Wednesday, May 23, 2012

Bloomberg News - World Bank Says Asia Must Watch Inflation As Expansion Slows

World Bank Says Asia Must Watch Inflation
Nelson Ching/Bloomberg
Employees perform welds on parts for Geely Automobile Holdings Ltd. Emgrand 7 series automobiles at the company's factory in Cixi, Zhejiang Province, China.

By Karl Lester M. Yap and Michael Heath - May 23, 2012 4:33 AM GMT+0200
The World Bank said policy makers in Asia’s emerging economies must guard against inflation risks and be prepared to reverse policy easing, even as slowing growth in China and Europe’s sovereign-debt turmoil hurt exports.
Growth in developing East Asia, which excludes Japan and India, will probably ease to 7.6 percent this year from 8.2 percent in 2011, the Washington-based lender said in a report today. In November, the forecast for 2012 was 7.8 percent. The region’s reliance on European demand and Chinese commodities consumption make it vulnerable to slowdowns in those markets, the World Bank said.
Asian policy makers, many of whom have cut interest rates this year, are under renewed pressure to support growth as the world grapples with the threat of a Greece exit from the euro.

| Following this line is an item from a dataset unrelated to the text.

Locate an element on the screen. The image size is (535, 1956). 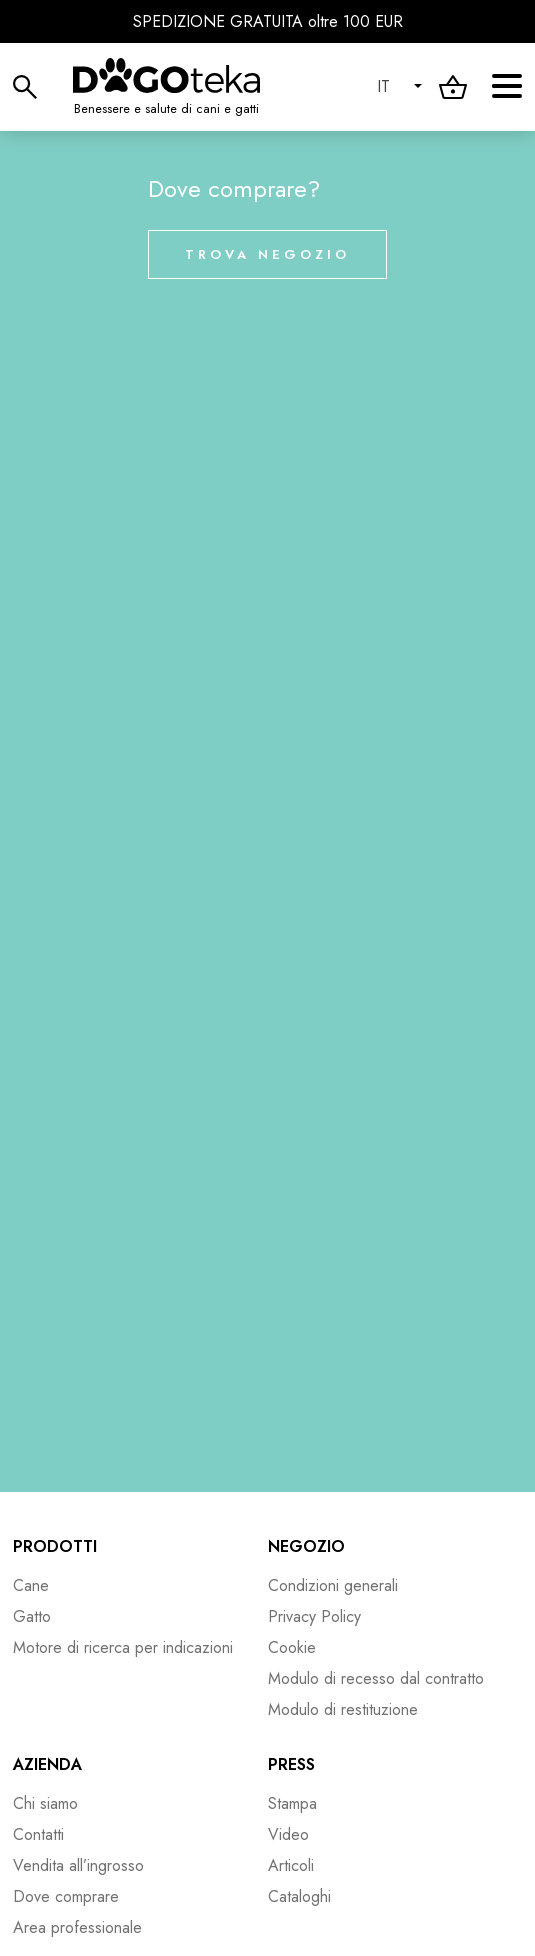
Vendita all’ingrosso is located at coordinates (78, 1865).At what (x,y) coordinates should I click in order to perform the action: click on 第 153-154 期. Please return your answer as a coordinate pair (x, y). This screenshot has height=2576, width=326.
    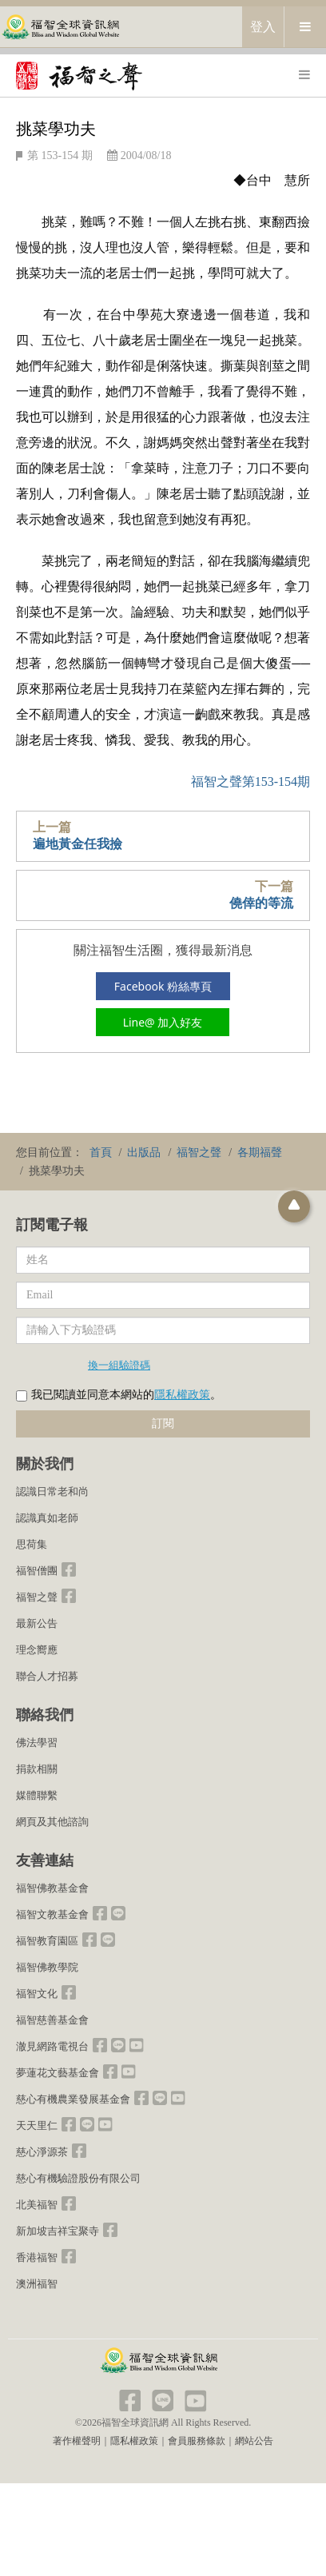
    Looking at the image, I should click on (60, 155).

The Organization for Economic Cooperation and Development said yesterday Europe’s debt crisis risks spiraling and seriously damaging the global economy and Chinese Premier Wen Jiabao’s pledged this week to focus more on bolstering growth.
“Even as the region’s monetary authorities seek to advance growth with policy loosening, inflation risks cannot be overlooked,” the World Bank said in its East Asia and Pacific economic update, citing the potential for an oil-price shock. “An uptick in activity, aided by accommodative monetary policies, also poses an upside risk to inflation, so policy makers should be prepared to reverse recent easing.”

Greek Impasse

While Australia has resumed easing policy, nations from Indonesia to Thailand have paused after cutting rates early this year, before Greece’s political impasse after inconclusive elections deepened the European crisis and sent Asian currencies and stocks tumbling this month.
The MSCI Asia Pacific Index (MXAP) of stocks has fallen about 10 percent this month, as the region’s largest economies struggle with internal and external risks. China’s growth is slowing and Japan’s sovereign-rating was lowered by Fitch Ratings yesterday.
China’s shipments abroad rose less than estimated in April, while the Philippines, Thailand and Malaysia all reported export declines in March. Compounding weakening demand from Europe is the growth slowdown in China, which bought 21 percent of emerging East Asia’s exports in 2010, up from 8.8 percent in 2000, according to the World Bank.
“Exports has become more difficult, and that in part works into the slowdown in East Asia,” Bert Hofman, the World Bank’s chief economist for the East Asia and Pacific region, said in an interview with Bloomberg Television. China’s growth is forecast to slow to 8.2 percent this year from 9.2 percent 2011, and “that has its effect not just on China but also on the region because it’s harder to sell goods to China,” he said.

2013 Outlook

The World Bank expects growth in developing East Asia to accelerate to 8 percent next year, with China expanding 8.6 percent.
“On the positive side, there’s of course the recovery from the floods in Thailand which greatly contributes to the region,” Hofman said. “There is stronger growth in the Philippines, which was much affected by the Japan earthquake and tsunami. So those are the positive factors that keep growth going. And domestic demand is holding up quite nicely.”
The region has to find new sources of growth locally as over the next couple of years growth in Europe and the U.S. will be “very modest,” Hofman said.

Wen’s Pledge

Chinese Premier Wen’s pledge to focus more on bolstering growth has spurred speculation the government will step up efforts to combat a slowdown in the world’s second-largest economy. Wen called for “putting stabilizing growth in a more important position” and didn’t mention concern about inflation in remarks published May 20 by the official Xinhua News Agency. China may announce stimulus actions in the near term, according to a May 21 front-page commentary in the China Securities Journal.
“China’s government does have sufficient policy space in case things slow down a bit too rapidly,” Hofman said. “They have large fiscal space still and even on the monetary side they’ve been relaxing a little bit and they could relax a little bit further.”
China will start to slow down over the next 20 years and the 10 percent growth rates seen in recent years are going to be more difficult to achieve, he said. “We think gradually a slowdown to something like 5 percent at the end of next decade is a perfectly reasonable path.”
China’s current-account surplus, which trebled between 2003 and 2007 and topped 10.1 percent of gross domestic product in 2007, has fallen to 2.7 percent of GDP in 2011 and may stay down in the next few years as China rebalances amid weak global demand, the World Bank said in today’s report.
A current-account surplus below 3 percent of GDP suggests that the real value of the yuan is closer to equilibrium than it was in the past decade, when the country increased the flexibility in the exchange rate, it said. Still, it isn’t clear whether China’s external surplus will remain in check once global growth revives, the lender said.